Data shown Block Start

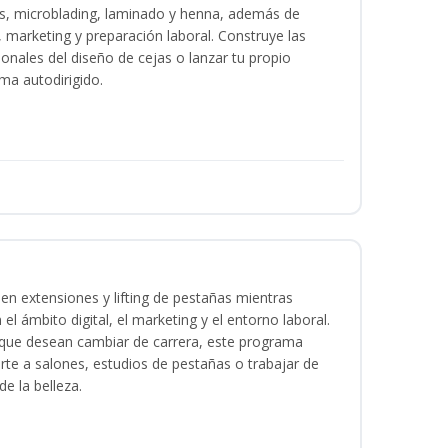
as, microblading, laminado y henna, además de
l, marketing y preparación laboral. Construye las
ionales del diseño de cejas o lanzar tu propio
ma autodirigido.
en extensiones y lifting de pestañas mientras
 el ámbito digital, el marketing y el entorno laboral.
s que desean cambiar de carrera, este programa
arte a salones, estudios de pestañas o trabajar de
e la belleza.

Data shown Block End

■ Task directions ■
Exactly as written, give the line containing "ionales del diseño" and all remaining lines of the records.

■ Answer to this exercise ■
ionales del diseño de cejas o lanzar tu propio
ma autodirigido.
en extensiones y lifting de pestañas mientras
 el ámbito digital, el marketing y el entorno laboral.
s que desean cambiar de carrera, este programa
arte a salones, estudios de pestañas o trabajar de
e la belleza.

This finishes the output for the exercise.